### [The task]
Copy the result of filtering the entries below for lines that include the string "zijn".
-- Input for this task follows --
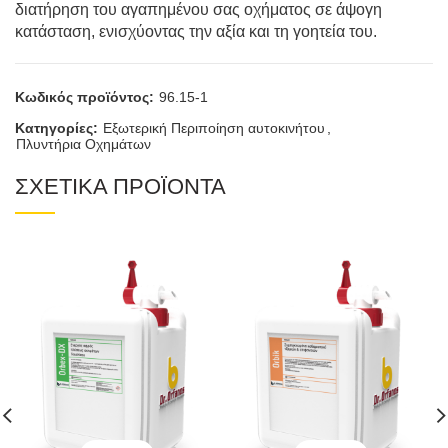
διατήρηση του αγαπημένου σας οχήματος σε άψογη
κατάσταση, ενισχύοντας την αξία και τη γοητεία του.
Κωδικός προϊόντος:
96.15-1
Κατηγορίες:
Εξωτερική Περιποίηση αυτοκινήτου
,
Πλυντήρια Οχημάτων
ΣΧΕΤΙΚΑ ΠΡΟΪΟΝΤΑ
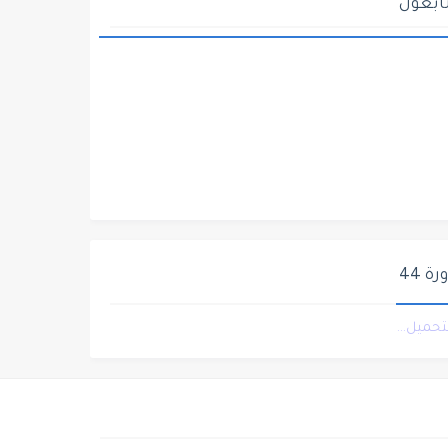
ابعون
ة 44
التحميل...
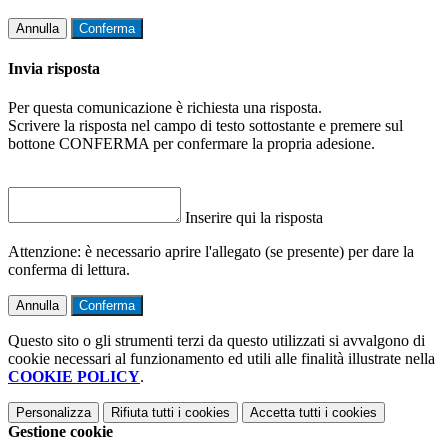
Annulla
Conferma
Invia risposta
Per questa comunicazione è richiesta una risposta.
Scrivere la risposta nel campo di testo sottostante e premere sul
bottone CONFERMA per confermare la propria adesione.
Inserire qui la risposta
Attenzione: è necessario aprire l'allegato (se presente) per dare la
conferma di lettura.
Annulla
Conferma
Questo sito o gli strumenti terzi da questo utilizzati si avvalgono di
cookie necessari al funzionamento ed utili alle finalità illustrate nella
COOKIE POLICY
.
Personalizza
Rifiuta tutti
i cookies
Accetta tutti
i cookies
Gestione cookie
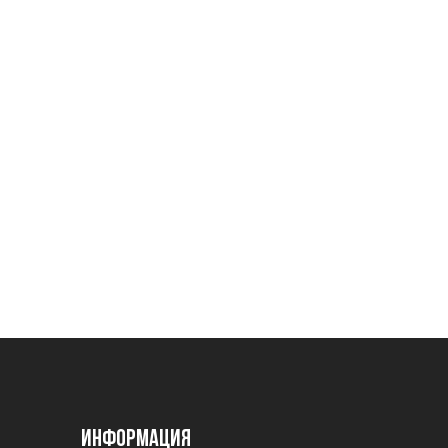
Информация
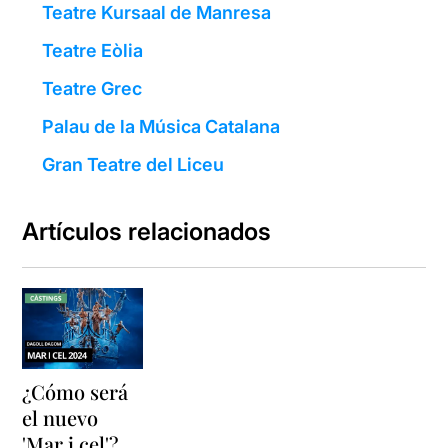
Teatre Kursaal de Manresa
Teatre Eòlia
Teatre Grec
Palau de la Música Catalana
Gran Teatre del Liceu
Artículos relacionados
¿Cómo será
el nuevo
'Mar i cel'?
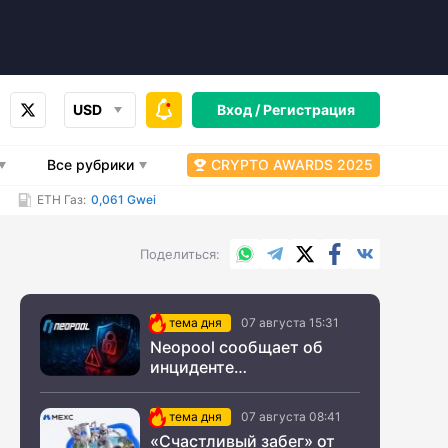
USD
Вход /
Регистрация
Все рубрики
CRYPTO AWARDS 2025
ETH Газ:
0,061 Gwei
WhatsApp
Telegram
X.com
Facebook
Вконтакт
Поделиться
тема дня
07 августа 15:31
Neopool сообщает об
инциденте
информационной
безопасности
тема дня
07 августа 08:41
«Счастливый забег» от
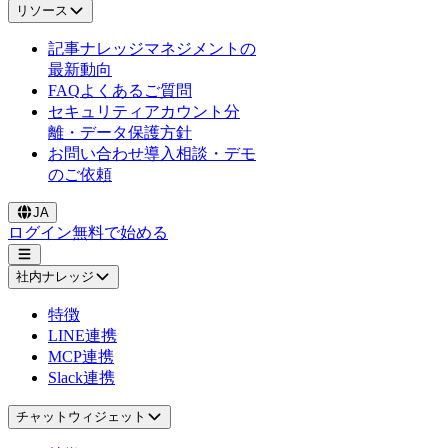
リソース
記事
ナレッジマネジメントの
最新動向
FAQ
よくあるご質問
セキュリティ
アカウント分
離・データ保護方針
お問い合わせ
導入相談・デモ
のご依頼
JA
ログイン
無料で始める
社内ナレッジ
特徴
LINE連携
MCP連携
Slack連携
チャットウィジェット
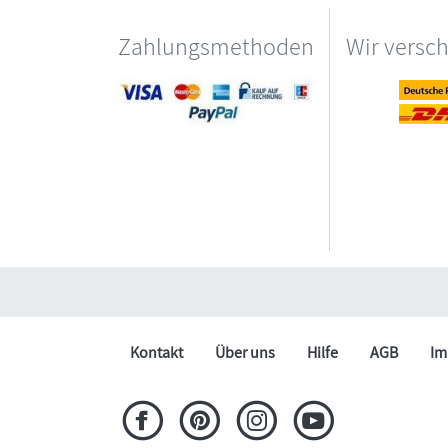
Zahlungsmethoden
Wir versc
Kontakt
Über uns
Hilfe
AGB
Im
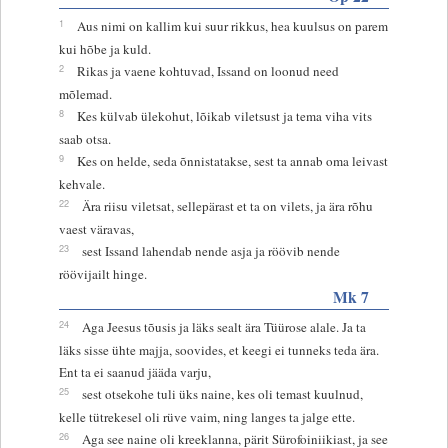
1
Aus nimi on kallim kui suur rikkus, hea kuulsus on parem
kui hõbe ja kuld.
2
Rikas ja vaene kohtuvad, Issand on loonud need
mõlemad.
8
Kes külvab ülekohut, lõikab viletsust ja tema viha vits
saab otsa.
9
Kes on helde, seda õnnistatakse, sest ta annab oma leivast
kehvale.
22
Ära riisu viletsat, sellepärast et ta on vilets, ja ära rõhu
vaest väravas,
23
sest Issand lahendab nende asja ja röövib nende
röövijailt hinge.
Mk 7
24
Aga Jeesus tõusis ja läks sealt ära Tüürose alale. Ja ta
läks sisse ühte majja, soovides, et keegi ei tunneks teda ära.
Ent ta ei saanud jääda varju,
25
sest otsekohe tuli üks naine, kes oli temast kuulnud,
kelle tütrekesel oli rüve vaim, ning langes ta jalge ette.
26
Aga see naine oli kreeklanna, pärit Sürofoiniikiast, ja see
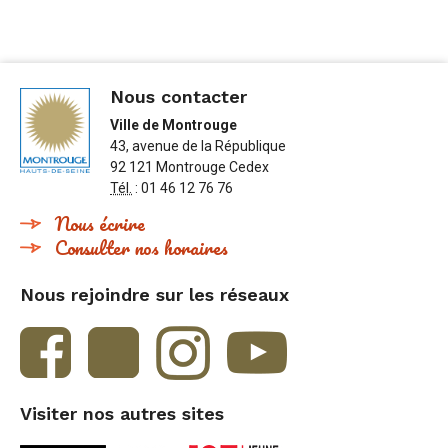
Nous contacter
Ville de Montrouge
43, avenue de la République
92 121 Montrouge Cedex
Tél.
: 01 46 12 76 76
Nous écrire
Consulter nos horaires
Nous rejoindre sur les réseaux
Visiter nos autres sites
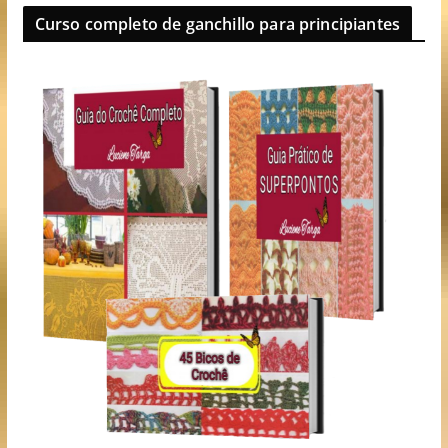
Curso completo de ganchillo para principiantes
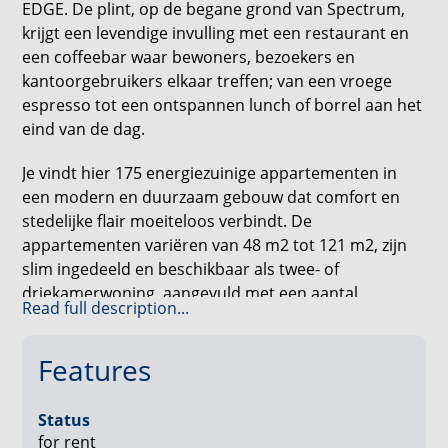
EDGE. De plint, op de begane grond van Spectrum,
krijgt een levendige invulling met een restaurant en
een coffeebar waar bewoners, bezoekers en
kantoorgebruikers elkaar treffen; van een vroege
espresso tot een ontspannen lunch of borrel aan het
eind van de dag.
Je vindt hier 175 energiezuinige appartementen in
een modern en duurzaam gebouw dat comfort en
stedelijke flair moeiteloos verbindt. De
appartementen variëren van 48 m2 tot 121 m2, zijn
slim ingedeeld en beschikbaar als twee- of
driekamerwoning, aangevuld met een aantal
Read full description...
specials.
De woningen zijn zo goed als instapklaar en van alle
Features
gemakken voorzien: de wanden worden afgewerkt
met vliesbehang en elk appartement beschikt over
Status
een moderne witte keuken met inbouwapparatuur.
for rent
-- Input for this task concluded --
### [Task result]
appartementen variëren van 48 m2 tot 121 m2, zijn
De woningen zijn zo goed als instapklaar en van alle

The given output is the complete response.